Angelov, Boyan. (2021, January 5). Homeostatic Project Management (Version 1.0). Zenodo. http://doi.org/10.5281/zenodo.4419707

Note: The foundation for some of the ideas developed here is laid by Stafford Beer in The Brain of the Firm and Raul Espejo in Organizational systems: Managing complexity with the viable system model.

In this blog post, I’ll explore an idea for the improvement of traditional project management. Let’s go through a few terms first (some of them are shown on the legend), and provide examples:

  1. Environment. Department, company, country - normally on a larger scale.
  2. System. The same as environment, but one scale lower (i.e a team or department)..
  3. Subsystem. A further scale lower, such as an individual contributor.
  4. Stressor. Software bugs, political issues, competition, finances, innovation lag.
  5. Management. Project manager, C-level.
  6. Sensor. It can be an individual contributor, or an automated process, detecting stressor impacts on the subsystem(s).
  7. Impact. Effect of a stressor on a subsystem.
  8. Variety. The complexity of an environment, system or subsystem, represented by its number of possible states.
  9. Black swan event. A statistically rare event, which becomes inevitable due to the law of large numbers; examples are the economic crises and wars.

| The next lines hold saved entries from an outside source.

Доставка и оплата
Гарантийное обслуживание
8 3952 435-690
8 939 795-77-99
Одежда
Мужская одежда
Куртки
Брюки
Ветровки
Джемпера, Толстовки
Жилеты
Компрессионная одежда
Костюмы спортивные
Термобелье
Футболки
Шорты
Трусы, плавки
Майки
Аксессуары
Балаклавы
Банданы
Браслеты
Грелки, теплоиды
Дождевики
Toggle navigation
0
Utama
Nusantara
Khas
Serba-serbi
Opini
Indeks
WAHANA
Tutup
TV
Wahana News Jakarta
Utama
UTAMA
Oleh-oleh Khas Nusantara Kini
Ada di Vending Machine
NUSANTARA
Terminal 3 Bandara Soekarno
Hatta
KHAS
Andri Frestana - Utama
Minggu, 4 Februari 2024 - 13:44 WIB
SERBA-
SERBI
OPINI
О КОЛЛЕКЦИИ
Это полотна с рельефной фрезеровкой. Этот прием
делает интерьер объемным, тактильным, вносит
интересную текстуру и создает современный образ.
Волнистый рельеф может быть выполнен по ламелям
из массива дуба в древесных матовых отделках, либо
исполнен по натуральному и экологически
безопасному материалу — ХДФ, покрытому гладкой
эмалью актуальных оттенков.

Now that we got those terms out of the way let’s cover the traditional project management process (on the left side of the diagram). In this configuration, we have a system with a semi-permeable membrane, relatively open to environmental interference from stressors. Every subsystem has its own sensor, which is also stressor-specific. Those sensors transmit when there is an issue (effect) to the management, which then alleviates the stressor. This configuration is of a high variety, due to the many possible states. If a black swan event occurs, it’s effects might go undetected for some time since there is no suitable sensor. Thus no response occurs from management, potentially leading to the destruction of the system.

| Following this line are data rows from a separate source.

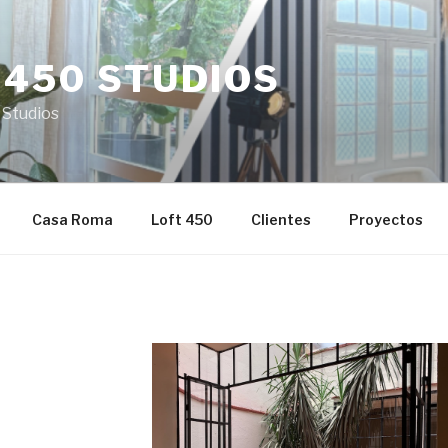
 450 STUDIOS
 Studios
Casa Roma
Loft 450
Clientes
Proyectos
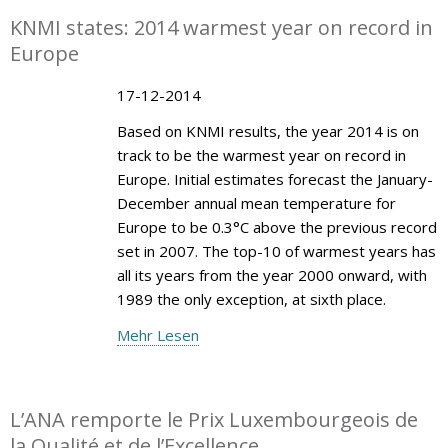
KNMI states: 2014 warmest year on record in
Europe
17-12-2014
Based on KNMI results, the year 2014 is on
track to be the warmest year on record in
Europe. Initial estimates forecast the January-
December annual mean temperature for
Europe to be 0.3°C above the previous record
set in 2007. The top-10 of warmest years has
all its years from the year 2000 onward, with
1989 the only exception, at sixth place.
Mehr Lesen
L’ANA remporte le Prix Luxembourgeois de
la Qualité et de l’Excellence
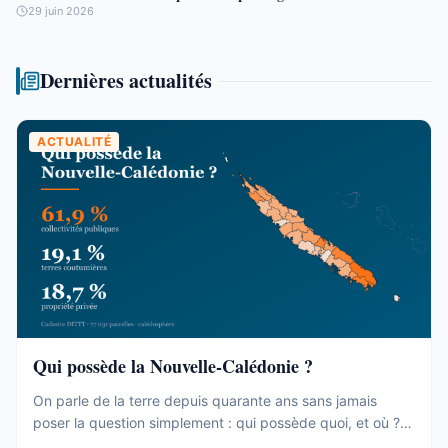
29 juin 2026
Dernières actualités
ACTUALITÉ
Qui possède la Nouvelle-Calédonie ?
On parle de la terre depuis quarante ans sans jamais
poser la question simplement : qui possède quoi, et où ?
Le cadastre calédonien est en accès libre. Nous avons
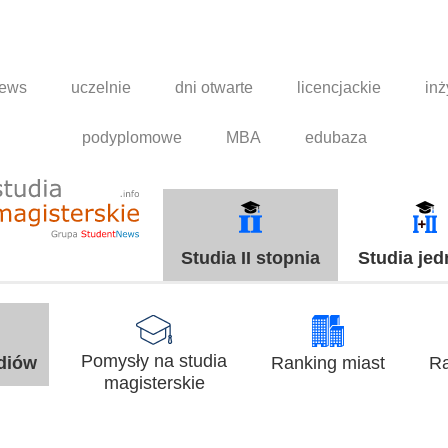
news
uczelnie
dni otwarte
licencjackie
inż
podyplomowe
MBA
edubaza
Studia II stopnia
Studia jed
Pomysły na studia
udiów
Ranking miast
Ra
magisterskie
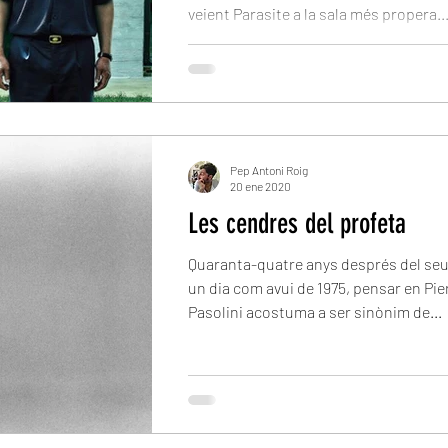
veient Parasite a la sala més propera..
Pep Antoni Roig
20 ene 2020
Les cendres del profeta
Quaranta-quatre anys després del seu
un dia com avui de 1975, pensar en Pie
Pasolini acostuma a ser sinònim de...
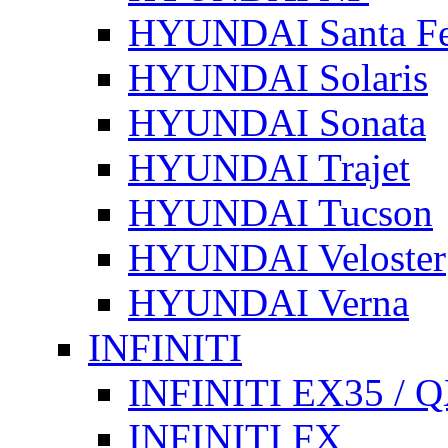
HYUNDAI Santa F
HYUNDAI Solaris
HYUNDAI Sonata
HYUNDAI Trajet
HYUNDAI Tucson
HYUNDAI Veloster
HYUNDAI Verna
INFINITI
INFINITI EX35 / 
INFINITI FX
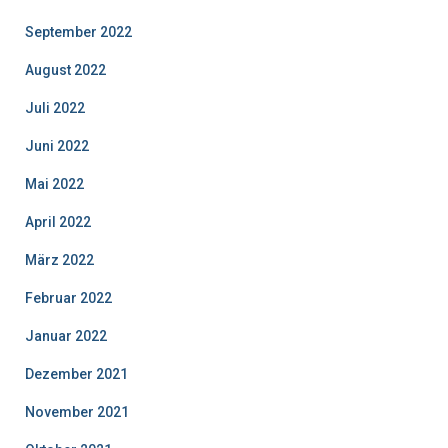
September 2022
August 2022
Juli 2022
Juni 2022
Mai 2022
April 2022
März 2022
Februar 2022
Januar 2022
Dezember 2021
November 2021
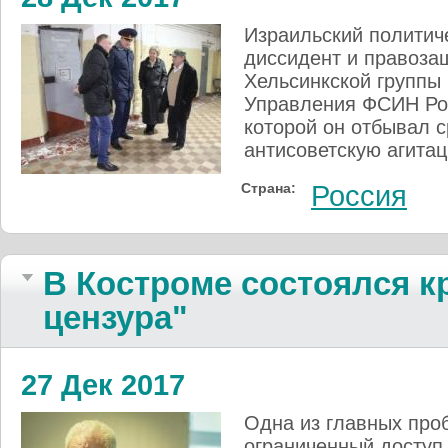
Израильский политич
диссидент и правоза
Хельсинкской группы
Управления ФСИН Рос
которой он отбывал с
антисоветскую агитац
Страна:
Россия
В Костроме состоялся к
цензура"
27 Дек 2017
Одна из главных про
ограниченный доступ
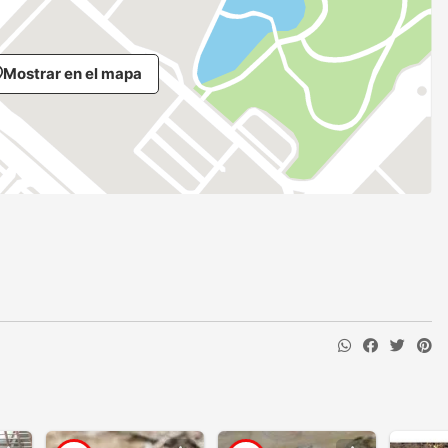
Mostrar en el mapa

On the right side, on the other hand, we have a so-called “ultrastable” system. There are several notable differences. The most important one one is the “homeostat”, which effectively replaces the management layer. Instead of each subsystem dealing with the environmental stressors on its own and transmitting data to management (which can lead to information loss, as seen in Communication 2.0), the homeostat helps this system self-regulate. This is achieved by focusing on the only thing which matters: the daily operations’ cadence and quality.

If there’s a deviation in this metric, the homeostat sensor detects it (this measurement must frequently occur, i.e.in daily standups) and take regulatory/alleviation action. Simultaneously, the focus of subsystems is increased (they have lower variety) since they have full autonomy of their work - no potential interference from a bureaucratic layer. Another source of increased focus is the non-permeable membrane. Because the subsystems do not need to pay attention to the environment with their sensors, they can focus on the task at hand. This helps the ultrastable system to keep its total variety low. Even a black swan event can be potentially dealt with on time because the homeostat will detect it. In an optimal case, the homeostat sensor’s role can be filled by the project manager who responsible for setting the metric, measurement, and potential real-time adjustments. We can call this improved way to do project management “homeostatic”.

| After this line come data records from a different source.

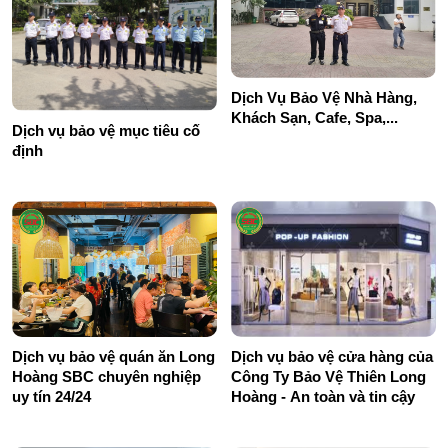
Dịch Vụ Bảo Vệ Nhà Hàng,
Khách Sạn, Cafe, Spa,...
Dịch vụ bảo vệ mục tiêu cố
định
Dịch vụ bảo vệ quán ăn Long
Dịch vụ bảo vệ cửa hàng của
Hoàng SBC chuyên nghiệp
Công Ty Bảo Vệ Thiên Long
uy tín 24/24
Hoàng - An toàn và tin cậy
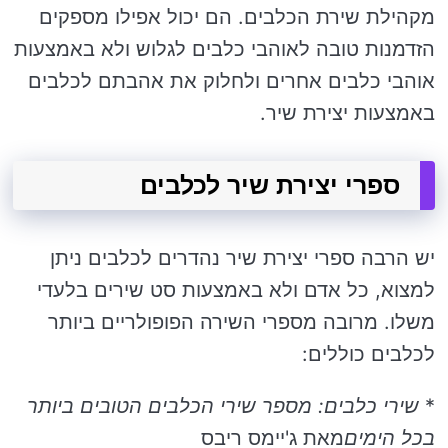
מקהילת שירת הכלבים. הם יכול אפילו מספקים
הזדמנות טובה לאוהבי כלבים לגלוש ולא באמצעות
אוהבי כלבים אחרים ולחלוק את אהבתם לכלבים
באמצעות יצירת שיר.
ספרי יצירת שיר לכלבים
יש הרבה ספרי יצירת שיר נהדרים לכלבים ניתן
למצוא, כל אדם ולא באמצעות סט שירים בלעדי
משלו. מרובה מספרי השירה הפופולריים ביותר
לכלבים כוללים:
*
שירי כלבים: מספר שירי הכלבים הטובים ביותר
בכל הימים
מאת ג'יימס ריבס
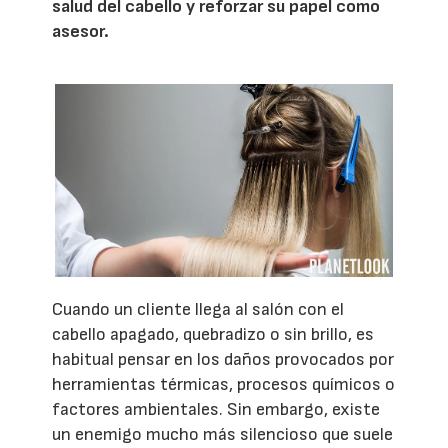
salud del cabello y reforzar su papel como
asesor.
Cuando un cliente llega al salón con el
cabello apagado, quebradizo o sin brillo, es
habitual pensar en los daños provocados por
herramientas térmicas, procesos químicos o
factores ambientales. Sin embargo, existe
un enemigo mucho más silencioso que suele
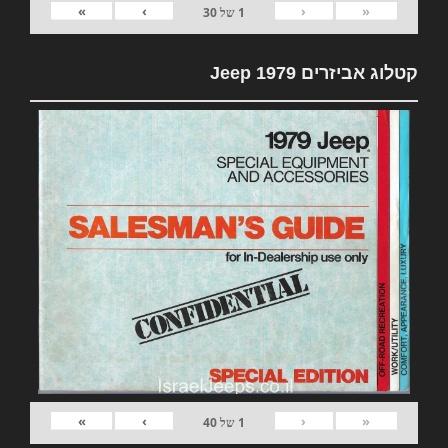
»
›
‹
«
1
של
30
קטלוג אביזרים 1979 Jeep
»
›
‹
«
1
של
40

So why are we not seeing such systems implemented everywhere? This is probably due to the difficulty in creating a measurable metric for the homeostat. In non-knowledge work, such as a factory, it is relatively easy to develop such a metric - it could simply be the system’s productive output. In knowledge work, however, this becomes more abstract. Potential metrics can include issues closed, features complete, code quality, production model performance, automation gain. Setting such a metric requires a lot of preliminary work, and high variety management.

Some of those ideas might sound a bit abstract, especially if you are new to the fields of systems science and operations research. I’ll be expanding on this idea and adding some case studies in future posts.